A noter que la situation des logements dits PMR du Fonds est un petit peu paradoxale. Il y a peu d’habitations de ce type : sur les nouvelles constructions lancées entre 2015 et 2021 sur Bruxelles, 12 locations sur 478 répondent ou répondront aux critères d’accessibilité.
Le paradoxe: des logements PMR sont occupés par des personnes valides
Le rapport annuel de 2018 nous apprend en outre que "pour certains candidats, le Fonds ne dispose pas dans son patrimoine d’un logement adapté, alors même que des habitations PMR de son patrimoine ne trouvent pas de candidats". L’offre du Fonds porte surtout sur des appartements de 1 à 2 chambres. Et les demandes de mutation concernent principalement des logements PMR de 3 et 5 chambres. Autrement dit, malgré la forte demande, certains logements accessibles doivent donc être occupés par des personnes valides.

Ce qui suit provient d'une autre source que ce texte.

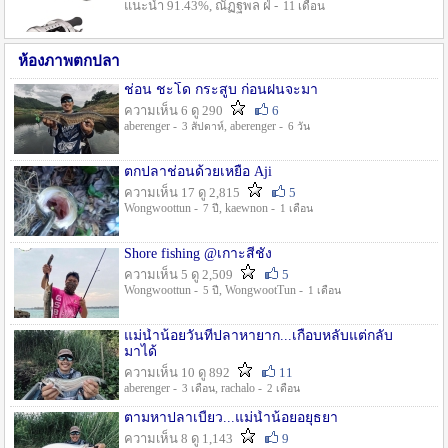
แนะนำ 91.43%, ณัฏฐพล ฝ่ -
11 เดือน
ห้องภาพตกปลา
ช่อน ชะโด กระสูบ ก่อนฝนจะมา
ความเห็น 6 ดู 290
6
aberenger -
, aberenger -
3 สัปดาห์
6 วัน
ตกปลาช่อนด้วยเหยื่อ Aji
ความเห็น 17 ดู 2,815
5
Wongwoottun -
, kaewnon -
7 ปี
1 เดือน
Shore fishing @เกาะสีชัง
ความเห็น 5 ดู 2,509
5
Wongwoottun -
, WongwootTun -
5 ปี
1 เดือน
แม่น้ำน้อยวันที่ปลาหายาก...เกือบหลับแต่กลับ
มาได้
ความเห็น 10 ดู 892
11
aberenger -
, rachalo -
3 เดือน
2 เดือน
ตามหาปลาเบี้ยว...แม่น้ำน้อยอยุธยา
ความเห็น 8 ดู 1,143
9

Les candidatures doivent répondre à certaines conditions, notamment de revenus en fonction de la composition du ménage et d’ancienneté. Une priorité est accordée aux dossiers introduits pour raisons de santé, comme dans le cas qui nous préoccupe. Malgré cela, les chances d’obtenir rapidement un logement répondant aux critères sont très minces, car il y a de très nombreuses demandes et celles-ci sont même en augmentation.
Fin 2018, il y avait 3.409 candidats-locataires inscrits au registre du Fonds du logement. L’année dernière, 1.980 nouvelles demandes ont été comptabilisées, contre 1.631 en 2017.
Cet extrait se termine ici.